Quanto misura un chilometro?

La percezione delle distanze è influenzata da due fattori principali e qualcun altro accessorio. I due fattori sono essenzialmente il tempo e l’urbanistica. Se per fare, poniamo, 5 km ci metto un’ora, quei 5.000 metri mi sembreranno molti di più. La lunghezza resta identica ma il tempo che scorre interviene a confonderne la misura. L’urbanistica ci mette il suo carico ulteriore: se in quei 5 km attraverso zone disomogenee di città, avrò l’impressione di aver viaggiato molto più dell’effettiva distanza. Esempio romano: se parto dal Colosseo e voglio raggiungere piazza San Giovanni, quella del concertone del primo maggio, avrò attraversato due tipologie di città, 3 se oltrepasso gli archi da cui inizia via Appia nuova: la zona monumentale, quella piemontese delle pendici dell’Esquilino, oltrepassando gli archi mi troverò nella città moderna con i suoi anonimi palazzoni. E avrò percorso 2 km.

Vado spesso a trovare, dal centro, i miei anziani genitori, che abitano quasi a ridosso del Raccordo anulare: non vado in linea retta e la distanza varia tra i 12 e i 13 km: sarebbero circa 10 se andassi lungo l’Appia, ma il percorso è sgradevole e lo evito. Nel percorso la città cambia almeno cinque volte tipologia urbanistica, 6 se passo per sterrati. Proprio in una di queste occasioni ho avuto un’idea: realizzare una mappa di Roma con cerchi concentrici a partire dal Colosseo e raggio di 2 km in 2 km, per mostrare quali siano le effettive -ed esigue- distanze in città. Coinvolgo l’amico architetto e mettiamo a punto una mappa, subito messa a disposizione sul web.

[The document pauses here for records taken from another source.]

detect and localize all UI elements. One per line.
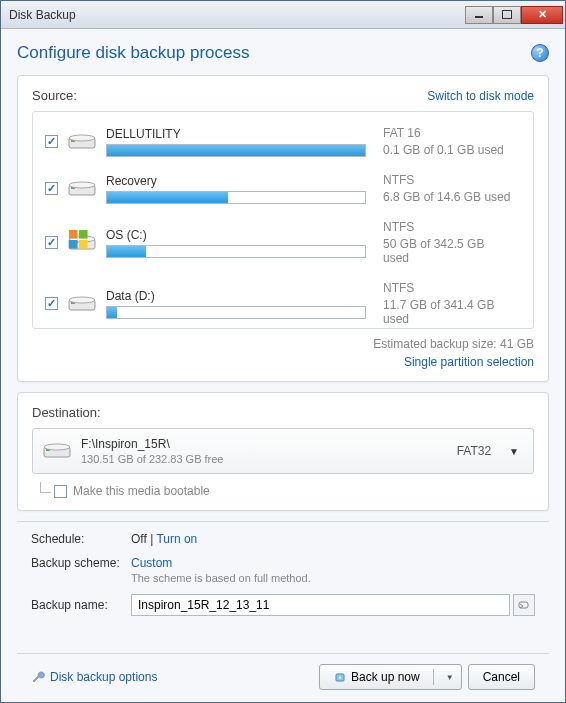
svg-rect-11 — [69, 240, 78, 249]
source-footer: Estimated backup size: 41 GB Single part… — [32, 337, 534, 369]
svg-rect-19 — [519, 602, 528, 608]
backup-name-row: Backup name: — [31, 594, 535, 616]
bootable-row: Make this media bootable — [32, 484, 534, 498]
schedule-turn-on-link[interactable]: Turn on — [156, 532, 197, 546]
destination-path: F:\Inspiron_15R\ — [81, 437, 457, 451]
svg-point-18 — [44, 444, 70, 450]
filesystem-label: NTFS — [383, 281, 513, 295]
destination-free: 130.51 GB of 232.83 GB free — [81, 453, 457, 465]
backup-now-button[interactable]: Back up now ▼ — [319, 664, 462, 690]
source-panel: Source: Switch to disk mode DELLUTILITYF… — [17, 75, 549, 382]
source-row[interactable]: DELLUTILITYFAT 160.1 GB of 0.1 GB used — [41, 120, 529, 167]
usage-label: 0.1 GB of 0.1 GB used — [383, 143, 513, 157]
maximize-button[interactable] — [493, 6, 521, 24]
destination-panel: Destination: F:\Inspiron_15R\ 130.51 GB … — [17, 392, 549, 511]
estimated-size: Estimated backup size: 41 GB — [373, 337, 534, 351]
drive-icon — [43, 441, 71, 461]
bootable-checkbox[interactable] — [54, 485, 67, 498]
window-title: Disk Backup — [9, 8, 465, 22]
source-label: Source: — [32, 88, 427, 103]
svg-rect-9 — [69, 230, 78, 239]
wrench-icon — [31, 670, 45, 684]
backup-name-tag-button[interactable] — [513, 594, 535, 616]
scheme-description: The scheme is based on full method. — [131, 572, 535, 584]
close-button[interactable] — [521, 6, 563, 24]
partition-name: DELLUTILITY — [106, 127, 383, 141]
source-checkbox[interactable] — [45, 135, 58, 148]
source-list[interactable]: DELLUTILITYFAT 160.1 GB of 0.1 GB usedRe… — [32, 111, 534, 329]
usage-label: 11.7 GB of 341.4 GB used — [383, 298, 513, 326]
drive-icon — [68, 179, 96, 199]
filesystem-label: FAT 16 — [383, 126, 513, 140]
single-partition-link[interactable]: Single partition selection — [32, 355, 534, 369]
titlebar[interactable]: Disk Backup — [1, 1, 565, 29]
backup-name-label: Backup name: — [31, 598, 131, 612]
safe-icon — [334, 671, 346, 683]
usage-bar — [106, 191, 366, 204]
destination-selector[interactable]: F:\Inspiron_15R\ 130.51 GB of 232.83 GB … — [32, 428, 534, 474]
usage-label: 50 GB of 342.5 GB used — [383, 237, 513, 265]
partition-name: OS (C:) — [106, 228, 383, 242]
drive-icon — [68, 132, 96, 152]
scheme-row: Backup scheme: Custom The scheme is base… — [31, 556, 535, 584]
scheme-link[interactable]: Custom — [131, 556, 172, 570]
scheme-label: Backup scheme: — [31, 556, 131, 570]
filesystem-label: NTFS — [383, 173, 513, 187]
usage-bar — [106, 306, 366, 319]
chevron-down-icon[interactable]: ▼ — [505, 446, 523, 457]
schedule-row: Schedule: Off | Turn on — [31, 532, 535, 546]
filesystem-label: NTFS — [383, 220, 513, 234]
source-checkbox[interactable] — [45, 236, 58, 249]
cancel-button[interactable]: Cancel — [468, 664, 535, 690]
source-checkbox[interactable] — [45, 297, 58, 310]
footer: Disk backup options Back up now ▼ Cancel — [17, 653, 549, 690]
usage-bar — [106, 245, 366, 258]
usage-bar — [106, 144, 366, 157]
disk-backup-options-link[interactable]: Disk backup options — [31, 670, 157, 684]
svg-point-15 — [69, 297, 95, 303]
source-row[interactable]: RecoveryNTFS6.8 GB of 14.6 GB used — [41, 167, 529, 214]
source-row[interactable]: OS (C:)NTFS50 GB of 342.5 GB used — [41, 214, 529, 275]
content: Configure disk backup process ? Source: … — [1, 29, 565, 702]
page-title: Configure disk backup process — [17, 43, 531, 63]
window: Disk Backup Configure disk backup proces… — [0, 0, 566, 703]
drive-icon — [68, 294, 96, 314]
destination-label: Destination: — [32, 405, 534, 420]
svg-point-5 — [69, 182, 95, 188]
usage-label: 6.8 GB of 14.6 GB used — [383, 190, 513, 204]
destination-info: F:\Inspiron_15R\ 130.51 GB of 232.83 GB … — [81, 437, 457, 465]
partition-name: Data (D:) — [106, 289, 383, 303]
titlebar-buttons — [465, 6, 563, 24]
settings-section: Schedule: Off | Turn on Backup scheme: C… — [17, 521, 549, 626]
source-checkbox[interactable] — [45, 182, 58, 195]
os-drive-icon — [68, 233, 96, 253]
destination-filesystem: FAT32 — [457, 444, 491, 458]
minimize-button[interactable] — [465, 6, 493, 24]
svg-rect-10 — [79, 230, 88, 239]
source-row[interactable]: Data (D:)NTFS11.7 GB of 341.4 GB used — [41, 275, 529, 329]
scheme-value: Custom The scheme is based on full metho… — [131, 556, 535, 584]
svg-point-21 — [339, 676, 341, 678]
chevron-down-icon[interactable]: ▼ — [443, 673, 457, 682]
svg-point-2 — [69, 135, 95, 141]
backup-name-input[interactable] — [131, 594, 510, 616]
schedule-label: Schedule: — [31, 532, 131, 546]
partition-name: Recovery — [106, 174, 383, 188]
bootable-label: Make this media bootable — [73, 484, 210, 498]
header: Configure disk backup process ? — [17, 43, 549, 63]
help-icon[interactable]: ? — [531, 44, 549, 62]
svg-rect-12 — [79, 240, 88, 249]
schedule-value: Off | Turn on — [131, 532, 535, 546]
switch-disk-mode-link[interactable]: Switch to disk mode — [427, 89, 534, 103]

E qui sono iniziate le sorprese: la mappa ha avuto un’immediata diffusione sui social, con decine di commenti. Perché questi commenti? In fin dei conti si tratta di mostrare un dato misurato e verificabile, no? Neanche per idea. Pur avendo dimostrato graficamente che in 5 cerchi concentrici (ovvero 10 km) si raggiunge quasi ogni punto della città racchiusa nel Gra, i commentatori, semplicemente, non ci credevano. Molte le negazioni: l’assenza di percorsi diretti (falso: Roma ha consolari radiali), gli immancabili 7 colli (pendenze ridicole e al centro, oltretutto i colli sono 6 dopo che Mussolini rase al suolo la Velia per fare i Fori Imperiali), il traffico pericoloso, il caldo, il freddo, la pioggia. Tutto il solito armamentario precotto. Che, tuttavia, non scalfiva minimamente il crudo fatto: la massima parte della città è racchiusa in un diametro di 20 km.

All’esperimento si è interessato il sito Mobilita.org, che si occupa dal basso degli spostamenti in Italia: ha rilanciato il caso romano e lo ha replicato in diverse altre città capoluogo: la prima è stata Palermo, poi Catania, Napoli, Cagliari, Torino, Bologna. A breve ci saranno Milano e Firenze.

Ebbene, in ciascuno di questi casi i rilievi e le dinamiche della discussione sono stati identici a quelli romani: “è irrealistico”, le pendenze, i tratti arzigogolati, pioggia, freddo, tempesta, traffico, le cavallette. Un fenomeno tutto sommato divertente se non fosse parzialmente tragico: l’utente della strada contemporaneo, di fatto, vive in una bolla percettiva che falsa ogni sua valutazione reale; e fin qui va bene. E’ però impressionante vedere che persino di fronte alla dimostrazione grafica, e soprattutto semplice, alla portata cognitiva di chiunque, dell’estensione urbana, l’abitante medio tende a rifiutarne la realtà.

Insomma, quanto è lungo un km? Ok, mille metri, bravi. La misura del passo è stata codificata dai romani ed è pari a 74 cm. Mille metri, cioè un km, sono 1351 passi. Qualche pedalata. Troppo?